#### Supplied material

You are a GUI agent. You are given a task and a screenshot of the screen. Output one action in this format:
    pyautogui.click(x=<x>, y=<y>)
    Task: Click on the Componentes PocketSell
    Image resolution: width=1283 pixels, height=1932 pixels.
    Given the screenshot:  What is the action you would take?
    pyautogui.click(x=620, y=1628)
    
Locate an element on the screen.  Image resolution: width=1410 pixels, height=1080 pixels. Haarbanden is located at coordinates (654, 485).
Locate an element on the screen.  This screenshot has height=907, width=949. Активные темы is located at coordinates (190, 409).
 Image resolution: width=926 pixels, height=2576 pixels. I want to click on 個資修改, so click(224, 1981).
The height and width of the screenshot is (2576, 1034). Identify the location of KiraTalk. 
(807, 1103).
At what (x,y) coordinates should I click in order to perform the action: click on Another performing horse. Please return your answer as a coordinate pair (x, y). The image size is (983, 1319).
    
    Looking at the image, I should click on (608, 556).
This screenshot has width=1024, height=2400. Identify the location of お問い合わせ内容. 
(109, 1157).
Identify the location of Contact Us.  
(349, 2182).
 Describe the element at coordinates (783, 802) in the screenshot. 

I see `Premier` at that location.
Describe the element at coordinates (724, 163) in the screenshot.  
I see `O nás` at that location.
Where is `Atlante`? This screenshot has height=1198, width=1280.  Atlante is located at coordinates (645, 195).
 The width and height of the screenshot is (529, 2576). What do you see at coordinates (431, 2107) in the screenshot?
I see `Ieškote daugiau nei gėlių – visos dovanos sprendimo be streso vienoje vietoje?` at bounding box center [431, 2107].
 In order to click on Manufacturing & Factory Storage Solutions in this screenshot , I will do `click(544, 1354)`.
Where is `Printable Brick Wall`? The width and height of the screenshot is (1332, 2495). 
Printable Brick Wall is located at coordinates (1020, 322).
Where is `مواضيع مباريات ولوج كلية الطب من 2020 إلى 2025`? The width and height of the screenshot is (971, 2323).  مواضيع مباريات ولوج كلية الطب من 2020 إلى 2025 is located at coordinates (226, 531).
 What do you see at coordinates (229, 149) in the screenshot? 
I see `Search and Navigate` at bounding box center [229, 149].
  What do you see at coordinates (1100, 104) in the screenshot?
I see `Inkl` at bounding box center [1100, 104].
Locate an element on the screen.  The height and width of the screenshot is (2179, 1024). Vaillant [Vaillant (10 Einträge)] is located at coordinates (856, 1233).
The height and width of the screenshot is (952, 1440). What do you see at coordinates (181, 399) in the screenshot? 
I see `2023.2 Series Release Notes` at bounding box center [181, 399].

########

Requirement:
Set every record down again, exactly as given.

Solved problem:
You are a GUI agent. You are given a task and a screenshot of the screen. Output one action in this format:
    pyautogui.click(x=<x>, y=<y>)
    Task: Click on the Componentes PocketSell
    Image resolution: width=1283 pixels, height=1932 pixels.
    Given the screenshot:  What is the action you would take?
    pyautogui.click(x=620, y=1628)
    
Locate an element on the screen.  Image resolution: width=1410 pixels, height=1080 pixels. Haarbanden is located at coordinates (654, 485).
Locate an element on the screen.  This screenshot has height=907, width=949. Активные темы is located at coordinates (190, 409).
 Image resolution: width=926 pixels, height=2576 pixels. I want to click on 個資修改, so click(224, 1981).
The height and width of the screenshot is (2576, 1034). Identify the location of KiraTalk. 
(807, 1103).
At what (x,y) coordinates should I click in order to perform the action: click on Another performing horse. Please return your answer as a coordinate pair (x, y). The image size is (983, 1319).
    
    Looking at the image, I should click on (608, 556).
This screenshot has width=1024, height=2400. Identify the location of お問い合わせ内容. 
(109, 1157).
Identify the location of Contact Us.  
(349, 2182).
 Describe the element at coordinates (783, 802) in the screenshot. 

I see `Premier` at that location.
Describe the element at coordinates (724, 163) in the screenshot.  
I see `O nás` at that location.
Where is `Atlante`? This screenshot has height=1198, width=1280.  Atlante is located at coordinates (645, 195).
 The width and height of the screenshot is (529, 2576). What do you see at coordinates (431, 2107) in the screenshot?
I see `Ieškote daugiau nei gėlių – visos dovanos sprendimo be streso vienoje vietoje?` at bounding box center [431, 2107].
 In order to click on Manufacturing & Factory Storage Solutions in this screenshot , I will do `click(544, 1354)`.
Where is `Printable Brick Wall`? The width and height of the screenshot is (1332, 2495). 
Printable Brick Wall is located at coordinates (1020, 322).
Where is `مواضيع مباريات ولوج كلية الطب من 2020 إلى 2025`? The width and height of the screenshot is (971, 2323).  مواضيع مباريات ولوج كلية الطب من 2020 إلى 2025 is located at coordinates (226, 531).
 What do you see at coordinates (229, 149) in the screenshot? 
I see `Search and Navigate` at bounding box center [229, 149].
  What do you see at coordinates (1100, 104) in the screenshot?
I see `Inkl` at bounding box center [1100, 104].
Locate an element on the screen.  The height and width of the screenshot is (2179, 1024). Vaillant [Vaillant (10 Einträge)] is located at coordinates (856, 1233).
The height and width of the screenshot is (952, 1440). What do you see at coordinates (181, 399) in the screenshot? 
I see `2023.2 Series Release Notes` at bounding box center [181, 399].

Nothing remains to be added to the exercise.